Le capitaine Gal détenait un blanc-seing permanent du roi Orokko qui l’autorisait à lancer des raids de sa propre initiative alors que ce privilège appartenait aux généraux. La manœuvre fut similaire aux fois précédentes. Les troupes déferlèrent de manière désordonnée au vrombissement des trompes et des cris gutturaux. Très vite, six escouades se formèrent pour rayonner sur les territoires ennemis. Deux groupes descendirent la vallée pillant les comptoirs des gnomes. Deux autres s’avancèrent dans les marécages, terrorisant les fées. Les deux derniers pénétrèrent dans la forêt, traquant les satyres pour les égorger. L’avancée, bien que rapide, toujours plus avant dans les territoires ennemis dura plus d’un mois. L’objectif final du raid était de regrouper les escouades sur la côte pour capturer des dryades.

En parallèle de la fureur des combats, Gal avançait discrètement jusqu’à la mer annulaire. Profitant du désordre ambiant, presque invisible, le capitaine se déplaçait en silence à la lisière de la forêt longeant la vallée secondaire du fleuve Orlant. Soudain, à deux cents mètres devant lui, un satyre en fuite se cacha derrière un gros chêne, craignant apparemment une menace à l’intérieur des fourrés. Le géniteur royal sorti lentement sa fronde puis dans un geste vif comme l’éclair atteignit sa victime à la tête, l’assommant sur le coup. Il s’approcha de sa proie, descendit de cheval-tonnerre puis ligota le fuyard inconscient.

Tandis qu’il achevait son dernier nœud, un orc arriva, stupéfait de se retrouver nez à nez avec l’initiateur de ce raid. « Capitaine Gal ! Que faites-vous seul ici ? Nous vous croyons avec une autre escouade. »

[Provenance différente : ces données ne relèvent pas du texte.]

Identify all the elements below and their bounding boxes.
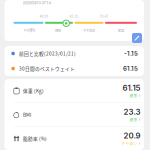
- staticText: -1.15: [124, 50, 138, 57]
- staticText: 23.3: [124, 107, 140, 117]
- button[interactable]: 体重 (Kg): [4, 79, 144, 102]
- staticText: 20.9: [124, 131, 140, 140]
- staticText: 標準: [55, 28, 61, 33]
- staticText: やや痩せ: [24, 28, 36, 33]
- staticText: 30日間のベストウェイト: [19, 65, 75, 72]
- staticText: 標準: [130, 93, 138, 98]
- staticText: 体重 (Kg): [23, 87, 44, 94]
- staticText: やや高い: [122, 141, 138, 146]
- staticText: 48.05: [40, 15, 48, 18]
- staticText: 脂肪率 (%): [23, 135, 47, 142]
- staticText: 標準: [130, 117, 138, 122]
- button[interactable]: 前回と比較(2023/01/21): [4, 46, 144, 61]
- staticText: 65.35: [70, 15, 78, 18]
- button[interactable]: Edit entry: [132, 33, 142, 43]
- staticText: 78.47: [100, 15, 108, 18]
- staticText: 2025/03/10 07:14: [22, 0, 50, 5]
- button[interactable]: 30日間のベストウェイト: [4, 61, 144, 76]
- button[interactable]: BMI: [4, 103, 144, 126]
- staticText: BMI: [23, 111, 31, 118]
- staticText: やや太め: [83, 28, 95, 33]
- button[interactable]: 脂肪率 (%): [4, 127, 144, 150]
- staticText: 61.15: [122, 83, 140, 93]
- staticText: 肥満: [118, 28, 124, 33]
- staticText: 61.15: [123, 65, 138, 72]
- staticText: 前回と比較(2023/01/21): [19, 50, 76, 57]
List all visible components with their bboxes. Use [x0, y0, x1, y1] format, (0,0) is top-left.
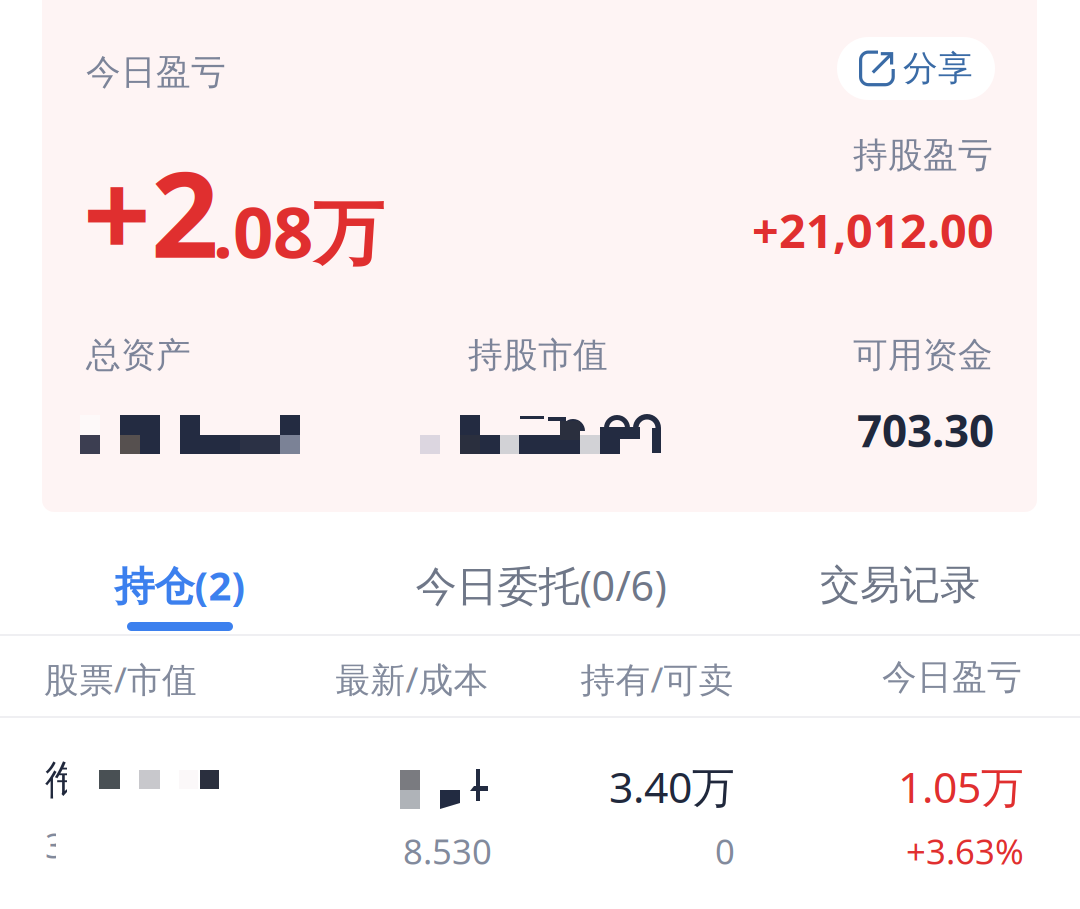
- staticText: 衔: [45, 755, 85, 804]
- staticText: +2: [83, 133, 219, 291]
- button[interactable]: [0, 718, 1080, 909]
- button[interactable]: 分享: [837, 37, 995, 100]
- staticText: +21,012.00: [752, 199, 994, 261]
- staticText: 今日盈亏: [882, 656, 1022, 699]
- staticText: 703.30: [857, 401, 994, 459]
- staticText: 交易记录: [820, 560, 980, 610]
- staticText: +3.63%: [906, 828, 1024, 874]
- staticText: 3: [45, 822, 65, 868]
- staticText: 0: [715, 828, 735, 874]
- staticText: 8.530: [403, 828, 492, 874]
- staticText: 可用资金: [853, 334, 993, 377]
- button[interactable]: 今日委托(0/6): [391, 550, 691, 620]
- staticText: 分享: [903, 47, 973, 90]
- staticText: 今日委托(0/6): [416, 558, 666, 612]
- staticText: .08万: [213, 184, 384, 278]
- staticText: 3.40万: [609, 758, 735, 815]
- staticText: 今日盈亏: [86, 51, 226, 94]
- staticText: 持仓(2): [114, 558, 246, 612]
- staticText: 持股盈亏: [853, 134, 993, 177]
- staticText: 持股市值: [468, 334, 608, 377]
- staticText: 股票/市值: [44, 656, 197, 702]
- staticText: 持有/可卖: [580, 656, 734, 702]
- button[interactable]: 持仓(2): [60, 550, 300, 620]
- staticText: 总资产: [86, 334, 191, 377]
- button[interactable]: 交易记录: [780, 550, 1020, 620]
- staticText: 最新/成本: [336, 656, 488, 702]
- staticText: 1.05万: [898, 758, 1024, 815]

Gal se devait de trouver une explication crédible afin de ne pas éveiller les soupçons de son interlocuteur concernant sa destination. « Rrrr ! Je suis votre groupe depuis Klaralk. Ainsi en retrait, à la lisière de la forêt, je traque les satyres qui vous échappent en se dirigeant vers la vallée. Rrrr ! J’ai aussi l’opportunité de m’occuper des gnomes qui se dirigent vers la forêt, chassés par le groupe de Kral. »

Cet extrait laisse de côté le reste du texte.